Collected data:
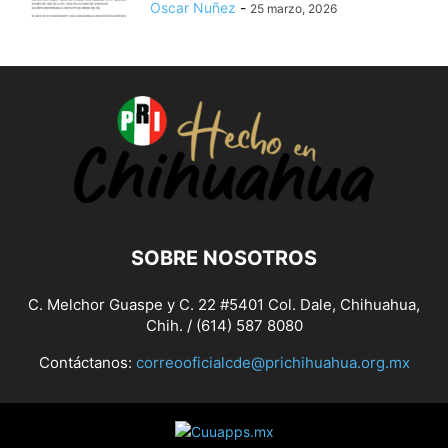
Oscar Nuñez
-
25 marzo, 2026
SOBRE NOSOTROS
C. Melchor Guaspe y C. 22 #5401 Col. Dale, Chihuahua,
Chih. / (614) 587 8080
Contáctanos:
correooficialcde@prichihuahua.org.mx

Task details →
Go through the entries and retype them exactly, except for the images.

Exercise result →
Oscar Nuñez
-
25 marzo, 2026
SOBRE NOSOTROS
C. Melchor Guaspe y C. 22 #5401 Col. Dale, Chihuahua,
Chih. / (614) 587 8080
Contáctanos:
correooficialcde@prichihuahua.org.mx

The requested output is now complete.